To understand these anomalies let us take an example of a Student table.
In the student table, we have data of 4 Computer Sci. students. As we can see, data for the
fields branch, hod (Head of Department) and office_tel is repeated for the students who are in the
same branch in the college, this is Data Redundancy.
rollno name branch hod office_tel
401 Akon CSE Mr. X 53337
402 Bkon CSE Mr. X 53337
403 Ckon CSE Mr. X 53337
404 Dkon CSE Mr. X 53337
Insertion Anomaly
Suppose for a new admission, until and unless a student opts for a branch, data of the
student cannot be inserted, or else we will have to set the branch information as NULL.
Also, if we have to insert data of 100 students of same branch, then the branch information
will be repeated for all those 100 students.
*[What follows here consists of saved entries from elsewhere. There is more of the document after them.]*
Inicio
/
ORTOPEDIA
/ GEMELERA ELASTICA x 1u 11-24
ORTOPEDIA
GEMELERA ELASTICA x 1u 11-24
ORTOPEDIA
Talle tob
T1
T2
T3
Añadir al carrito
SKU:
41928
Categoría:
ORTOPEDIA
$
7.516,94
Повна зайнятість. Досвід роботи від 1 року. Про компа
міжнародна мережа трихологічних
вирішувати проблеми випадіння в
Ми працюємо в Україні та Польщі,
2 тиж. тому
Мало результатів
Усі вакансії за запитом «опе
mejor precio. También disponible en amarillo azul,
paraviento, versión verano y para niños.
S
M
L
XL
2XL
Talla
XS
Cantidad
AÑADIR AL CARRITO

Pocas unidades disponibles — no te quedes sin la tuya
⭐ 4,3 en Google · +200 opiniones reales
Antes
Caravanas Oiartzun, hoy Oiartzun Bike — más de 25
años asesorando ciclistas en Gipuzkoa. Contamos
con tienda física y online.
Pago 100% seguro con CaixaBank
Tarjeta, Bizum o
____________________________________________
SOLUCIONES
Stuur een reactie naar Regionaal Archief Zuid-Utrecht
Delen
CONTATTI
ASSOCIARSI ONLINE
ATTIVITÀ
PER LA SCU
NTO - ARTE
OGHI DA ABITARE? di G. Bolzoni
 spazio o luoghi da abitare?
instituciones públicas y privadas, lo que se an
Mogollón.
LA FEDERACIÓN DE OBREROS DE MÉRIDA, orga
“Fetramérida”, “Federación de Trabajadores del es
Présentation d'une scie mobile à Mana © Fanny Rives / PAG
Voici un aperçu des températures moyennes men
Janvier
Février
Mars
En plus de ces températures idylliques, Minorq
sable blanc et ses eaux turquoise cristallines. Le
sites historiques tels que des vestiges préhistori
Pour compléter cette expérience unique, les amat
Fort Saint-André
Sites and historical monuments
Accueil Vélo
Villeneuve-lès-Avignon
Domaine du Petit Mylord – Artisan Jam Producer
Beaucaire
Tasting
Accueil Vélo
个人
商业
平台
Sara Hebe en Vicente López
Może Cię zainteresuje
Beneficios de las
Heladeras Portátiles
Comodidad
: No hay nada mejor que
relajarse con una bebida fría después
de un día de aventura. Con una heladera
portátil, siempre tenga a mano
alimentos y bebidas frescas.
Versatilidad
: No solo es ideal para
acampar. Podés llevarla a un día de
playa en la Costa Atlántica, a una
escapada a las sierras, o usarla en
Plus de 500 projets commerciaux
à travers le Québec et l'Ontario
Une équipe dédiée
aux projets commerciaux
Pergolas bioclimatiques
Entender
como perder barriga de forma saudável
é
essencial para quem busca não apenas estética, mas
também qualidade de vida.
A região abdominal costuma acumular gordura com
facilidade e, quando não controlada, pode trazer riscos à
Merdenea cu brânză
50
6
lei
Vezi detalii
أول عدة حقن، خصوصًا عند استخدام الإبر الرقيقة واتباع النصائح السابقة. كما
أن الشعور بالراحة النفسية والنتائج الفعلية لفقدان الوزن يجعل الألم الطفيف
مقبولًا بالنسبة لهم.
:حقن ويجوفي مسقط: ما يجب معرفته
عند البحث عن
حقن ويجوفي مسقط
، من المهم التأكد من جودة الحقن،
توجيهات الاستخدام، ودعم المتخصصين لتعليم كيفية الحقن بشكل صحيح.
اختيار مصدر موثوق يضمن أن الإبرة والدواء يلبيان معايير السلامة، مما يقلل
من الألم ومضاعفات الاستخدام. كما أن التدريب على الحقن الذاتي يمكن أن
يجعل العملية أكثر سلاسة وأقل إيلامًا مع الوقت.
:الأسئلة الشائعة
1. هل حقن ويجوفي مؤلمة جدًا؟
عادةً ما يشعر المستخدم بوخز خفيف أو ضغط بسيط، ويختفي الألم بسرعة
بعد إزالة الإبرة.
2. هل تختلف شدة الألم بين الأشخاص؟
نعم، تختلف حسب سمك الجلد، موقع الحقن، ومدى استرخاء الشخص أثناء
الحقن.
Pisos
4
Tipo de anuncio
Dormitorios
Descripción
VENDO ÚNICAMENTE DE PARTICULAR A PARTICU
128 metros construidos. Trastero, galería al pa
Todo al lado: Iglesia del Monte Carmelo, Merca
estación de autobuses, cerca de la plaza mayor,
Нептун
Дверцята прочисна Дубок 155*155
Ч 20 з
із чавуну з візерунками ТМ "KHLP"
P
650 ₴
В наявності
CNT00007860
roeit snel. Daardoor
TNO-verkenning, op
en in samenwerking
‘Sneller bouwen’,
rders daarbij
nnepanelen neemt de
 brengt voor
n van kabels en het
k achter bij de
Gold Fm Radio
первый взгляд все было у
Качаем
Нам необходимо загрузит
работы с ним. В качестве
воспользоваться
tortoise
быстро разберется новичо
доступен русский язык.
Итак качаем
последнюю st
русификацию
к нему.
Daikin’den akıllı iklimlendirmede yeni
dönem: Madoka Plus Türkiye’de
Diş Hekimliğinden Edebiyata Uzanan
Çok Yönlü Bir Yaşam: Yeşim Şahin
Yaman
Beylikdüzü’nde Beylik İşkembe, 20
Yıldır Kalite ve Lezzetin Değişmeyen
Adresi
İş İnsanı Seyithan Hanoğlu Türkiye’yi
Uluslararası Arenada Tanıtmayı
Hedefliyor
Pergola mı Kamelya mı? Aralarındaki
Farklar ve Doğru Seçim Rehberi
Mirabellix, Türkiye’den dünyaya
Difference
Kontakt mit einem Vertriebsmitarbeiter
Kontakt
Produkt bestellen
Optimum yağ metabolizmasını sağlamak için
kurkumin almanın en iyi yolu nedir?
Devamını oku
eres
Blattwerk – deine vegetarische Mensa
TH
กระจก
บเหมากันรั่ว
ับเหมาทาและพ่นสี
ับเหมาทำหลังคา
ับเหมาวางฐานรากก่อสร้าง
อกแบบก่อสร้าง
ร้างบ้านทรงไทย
These scenarios are nothing but Insertion anomalies.
Updation Anomaly
What if Mr. X leaves the college? or is no longer the HOD of computer science department? In
that case all the student records will have to be updated, and if by mistake we miss any record, it
will lead to data inconsistency. This is Updation anomaly
Deletion Anomaly
In our Student table, two different information’s are kept together, Student information and Branch
information. Hence, at the end of the academic year, if student records are deleted, we will also
lose the branch information. This is Deletion anomaly.
First Normal Form –
If a relation contain composite or multi-valued attribute, it violates first normal form or a relation
is in first normal form if it does not contain any composite or multi-valued attribute. A relation is
in first normal form if every attribute in that relation is singled valued attribute.
For a table to be in the First Normal Form, it should follow the following 4 rules:
1. It should only have single (atomic) valued attributes/columns.
2. Values stored in a column should be of the same domain
3. All the columns in a table should have unique names.
4. And the order in which data is stored, does not matter.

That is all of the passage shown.